_About this exercise_. Print the records below exactly, with no pictures.

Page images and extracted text
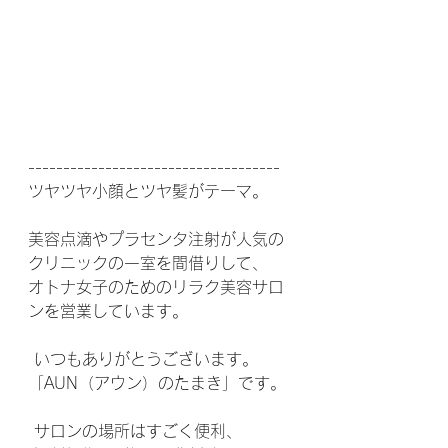
------------------------------------
ツヤツヤ小顔とツヤ髪がテーマ。  
美容点滴やプラセンタ注射が人気の
クリニックの一室を間借りして、
オトナ女子のためのリラク美容サロ
ンを営業しています。
 いつもありがとうございます。
「AUN（アウン）のたまき」です。
 サロンの場所はすごく便利、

_Response area_.
------------------------------------
ツヤツヤ小顔とツヤ髪がテーマ。  
美容点滴やプラセンタ注射が人気の
クリニックの一室を間借りして、
オトナ女子のためのリラク美容サロ
ンを営業しています。
 いつもありがとうございます。
「AUN（アウン）のたまき」です。
 サロンの場所はすごく便利、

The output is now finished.